PKK, Kürdistan örgüt ve partilerine düşmanlığı, onları tasfiye etme eylemini, sadece Kürdistan’ın Kuzeyinde değil, Kürdistan’ın bütün parçalarında sürdürmektedir. PKK, basın yayın organları kanalıyla, kendi içindeki ve dışındaki muhalefeti de meşru göstermemektedir. Bu anlayışının sonucu on binlerce Kürt yurtseverinin öldürülmesine yol açmıştır. Günümüzde de bu işlevini sürdürmektedir. PKK basın yayın organlarında her Kürt yurtseverine, Kürdistan parti ve örgütlerine, onların lider ve yöneticilerine yönelik pervasızca hakaret yapılmaktadır. Kendi doğruları dışındaki hiçbir doğruyu kabul etmemektedir. Oysa doğrular ona yabancıdır. Doğruların çarpıtılması onların ana görevidir.

PKK basın yayın organları, Kürt milli değerlerine karşı (bayrak, marş) bir karalama fonksiyonunu oynamaktadır. Kürtler ve Kürdistan’la ilgili tüm gelişmeleri çarpıtmaktadır. Kürdistan’da PKK’yı tanıyan Kürt yurtseveri aydınlar ve siyasiler PKK’nın basın yayın organlarının söylediklerine inanmamaktalar. Onların oyununa gelmemekteler. Halkı, onların bu yalanları ve çarpıtmaları, manipülasyonları hakkından aydınlatmaktadırlar.

Ne yazık ki, sıradan birçok insan, PKK’nın basın yayın organlarının yalanlarına, manipülasyonlarına kanmaktadırlar. Kürt ve Kürdistan değerlerine karşı bir pozisyon içine girmektedirler. Aynı zamanda bazı aydınlar ve siyasiler de bilmeyerek PKK basın yayın organlarının yaptığı yalan propagandasının, olayları çarpıtma eyleminin etkisi altına girerek, Kürt ve Kürdistan’a zarar vermektedirler. Bu da halktan bazı insanların aldatılmasına yol açmaktadır. Bazı aydınlar ve siyasiler de kendi kişisel, günlük siyasi çıkarlar için PKK’nın yalanlarını bile bile kabul etmekteler. Bu tutumlarıyla da halkın bir kesiminin kandırılmasına sebep olmaktadırlar.

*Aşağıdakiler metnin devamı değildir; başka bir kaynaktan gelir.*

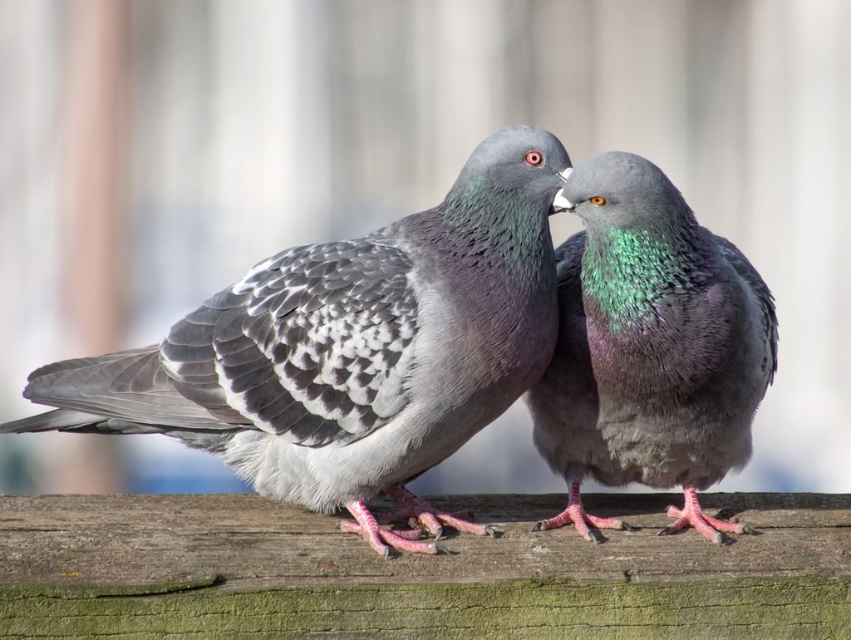 Is gray speckled feathers at center positioned at the back of shiny green feathers at center?

No, it is in front of shiny green feathers at center.

Does point (443, 333) come closer to viewer compared to point (650, 394)?

That is True.

Does point (372, 460) come closer to viewer compared to point (757, 284)?

Yes, it is.

I want to click on gray speckled feathers at center, so click(x=351, y=349).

PKK’nın basın yayın organları, 30 senedir Kürtlüğü yok etmek isteyen bir devlet projesi olarak, Kürtlüğün ve Kürdistan bağımsızlığının güvencesi olan Barzanilere, KDP’ye, Kürdistan Başkanı Mesud Barzani’ye karşı bir karalama kampanyası, tarihi gelişmeleri çarpıtma eylemi içindedir. Bu yaklaşımının sonucu olarak, sömürgeci devletlerin de desteğini alarak binlerce Pêşmerge’nin şehit olmasına sebep olmuştur. Önceleri amacı özgürleşen Kürdistan alanını ortadan kaldırmaktır.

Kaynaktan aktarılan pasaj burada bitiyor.